A garden of Eden for blacks as well as whites, you say!! I'm sure the black inhabitants were overjoyed when the white settlers marched in and dispossessed them all those years ago.
You appear to be suggesting that Africa return to the days of colonial rule. Ah yes, what could be better for the blacks than the days of the sjambok and slavery.
Yes, one looks with sorrow at the mess many African countries find themselves in since casting off the yoke of foreign rule. It is to be hoped that traditions of good government develop across that beautiful continent. In the meantime you should reflect on the appalling mess that whites made of running Europe on at least two occasions in the last hundred years including genocide of the Jewish people.
Peter from Peterborough, Adelaide, Australia
You want revenge? That's exactly the intoxication Mugabe's successors want you to experience.
When you sober up, watch for the big black Mercedes, the retirement homes in Switzerland for the new regime, the numbered bank accounts, the thugs in black sunglasses, the smiling NGO visitors.
If this had been an honest takeover, Mugabe would have been flying for his life. He has been allowed to buy his way out, and than means the process of corrupting the next Zimbabwe regime has already begin.
jon livesey, Sunnyvale, CA/US
I think many will want revenge, and hopefully that revenge will take a positive path.
Return Zimbabwe to the bread basket it once was, the independent and successful African country it once was! That will be the spit in the eye that zanu PF deserves!
MY hopes and well wishes with the soon to be free people of Zimbabwe!!
Chris, Stamford, USA
Bread basket of Africa..more like a Garden of eden for Blacks and whites , but then it was called Rhodisia.Now tell me where in Africa has black independance brought prosperity to its people. Dont say South Africa,as the signs mismanagement are already starting to show.It's just a question of time before it goes the way of the rest of the Africa.Poor and asking for handouts for its corrupt leadership from the rest of the world.....shame
Gidon Bennett, Tel Aviv, Israel
when you talk of zimbabwe having a highly developed infrastructure and having fed most of africa i think your confusing it with rhodesia.
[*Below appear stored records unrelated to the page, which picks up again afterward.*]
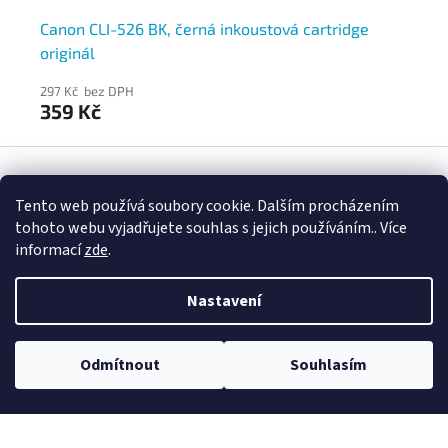
á
Canon CLI-526 BK, černá inkoustová cartridge
In
originál
če
297 Kč bez DPH
33
359 Kč
3
Z
á
p
Tento web používá soubory cookie. Dalším procházením
a
Kontakt
tohoto webu vyjadřujete souhlas s jejich používáním.. Více
t
informací
zde
.
info
@
spokojenakancelar.cz
í
+420 737 207 892
Nastavení
Odmítnout
Souhlasím
Informace pro vás
Podmínky doručování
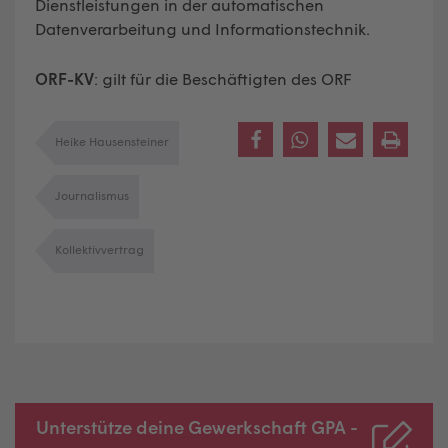
Dienstleistungen in der automatischen
Datenverarbeitung und Informationstechnik.
ORF-KV
: gilt für die Beschäftigten des ORF
Heike Hausensteiner
Journalismus
Kollektivvertrag
Unterstütze deine Gewerkschaft GPA -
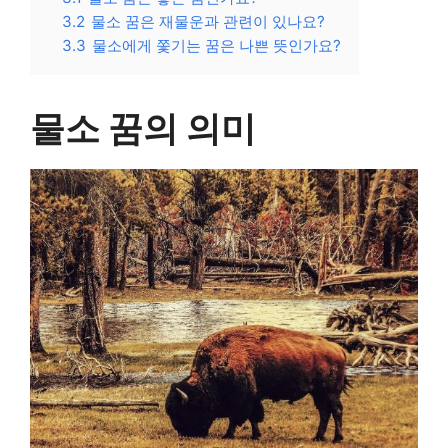
3.2
물소 꿈은 재물운과 관련이 있나요?
3.3
물소에게 쫓기는 꿈은 나쁜 뜻인가요?
물소 꿈의 의미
james morrell, doncaster, united kingdom
Chickens are more often grabbed by hawks than crows.
But then, hawks aren't black.
As the phrase goes, "I'm not saying ... I'm just saying."
Might be time to find a better metaphor -- you've felt like a chicken menaced by a hawk, but then an army of crows scared it away.
That has the advantage of being accurate at both levels (black Zimbabweans have rescued you from the predator Mugabe; and crows do actually mob predators to scare them away).